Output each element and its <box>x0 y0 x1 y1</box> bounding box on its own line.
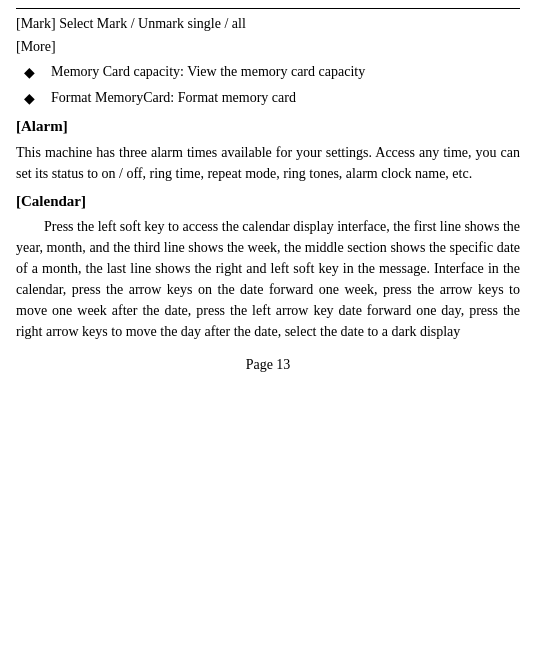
more-line: [More] <box>16 36 520 57</box>
alarm-text: This machine has three alarm times avail… <box>16 142 520 184</box>
mark-line: [Mark] Select Mark / Unmark single / all <box>16 13 520 34</box>
page-footer: Page 13 <box>16 354 520 375</box>
bullet-text-2: Format MemoryCard: Format memory card <box>51 87 520 108</box>
bullet-item-2: ◆ Format MemoryCard: Format memory card <box>24 87 520 109</box>
bullet-text-1: Memory Card capacity: View the memory ca… <box>51 61 520 82</box>
diamond-icon-2: ◆ <box>24 88 35 109</box>
bullet-item-1: ◆ Memory Card capacity: View the memory … <box>24 61 520 83</box>
diamond-icon-1: ◆ <box>24 62 35 83</box>
top-divider <box>16 8 520 9</box>
calendar-text: Press the left soft key to access the ca… <box>16 216 520 342</box>
calendar-heading: [Calendar] <box>16 190 520 213</box>
alarm-heading: [Alarm] <box>16 115 520 138</box>
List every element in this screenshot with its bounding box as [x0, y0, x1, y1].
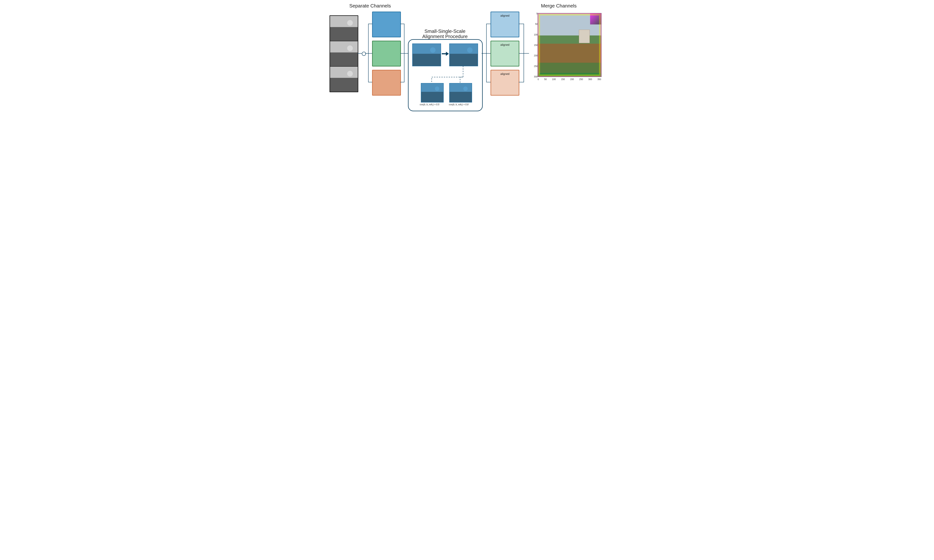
tick-y: 300	[531, 75, 538, 78]
church-icon	[579, 30, 590, 43]
proc-dashed-wires	[408, 40, 482, 111]
tick-y: 0	[531, 12, 538, 15]
tick-x: 150	[561, 78, 565, 81]
merged-output: 0 50 100 150 200 250 300 0 50 100 150 20…	[529, 11, 607, 91]
aligned-orange: aligned	[490, 70, 519, 95]
diagram-canvas: Separate Channels Small-Single-Scale Ali…	[324, 0, 610, 122]
formula-cos-b: cos(b, b_roll₂) = 0.8	[449, 103, 469, 106]
split-node-icon	[362, 52, 366, 56]
tick-x: 300	[588, 78, 592, 81]
tick-x: 200	[570, 78, 574, 81]
filmstrip-frame	[330, 67, 358, 92]
channel-orange	[372, 70, 401, 95]
tick-x: 50	[544, 78, 547, 81]
channel-blue	[372, 12, 401, 37]
merged-image	[538, 13, 601, 77]
aligned-label: aligned	[491, 72, 519, 75]
tick-x: 0	[538, 78, 539, 81]
axis-x: 0 50 100 150 200 250 300 350	[538, 78, 601, 81]
channel-green	[372, 41, 401, 66]
title-separate: Separate Channels	[349, 3, 391, 9]
filmstrip-frame	[330, 41, 358, 67]
alignment-procedure-box: cos(b, b_roll₁) = 0.5 cos(b, b_roll₂) = …	[408, 39, 483, 111]
tick-y: 250	[531, 65, 538, 68]
aligned-label: aligned	[491, 14, 519, 17]
aligned-label: aligned	[491, 43, 519, 46]
tick-y: 200	[531, 54, 538, 57]
title-merge: Merge Channels	[541, 3, 576, 9]
title-procedure-line1: Small-Single-Scale	[412, 28, 479, 34]
filmstrip-frame	[330, 16, 358, 41]
aligned-green: aligned	[490, 41, 519, 66]
tick-y: 150	[531, 44, 538, 46]
tick-y: 50	[531, 23, 538, 25]
aligned-blue: aligned	[490, 12, 519, 37]
axis-y: 0 50 100 150 200 250 300	[531, 12, 538, 78]
formula-cos-a: cos(b, b_roll₁) = 0.5	[420, 103, 439, 106]
tick-x: 250	[579, 78, 583, 81]
title-procedure-line2: Alignment Procedure	[412, 34, 479, 39]
tick-x: 350	[597, 78, 601, 81]
tick-x: 100	[552, 78, 556, 81]
input-filmstrip	[330, 15, 358, 92]
tick-y: 100	[531, 34, 538, 36]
+---+
**EXERCISE INSTRUCTIONS**
Only lines containing "formula" belong in the answer; copy every such line from the records.

**RESPONSE FOR THIS EXERCISE**
formula-cos-b: cos(b, b_roll₂) = 0.8	[449, 103, 469, 106]
formula-cos-a: cos(b, b_roll₁) = 0.5	[420, 103, 439, 106]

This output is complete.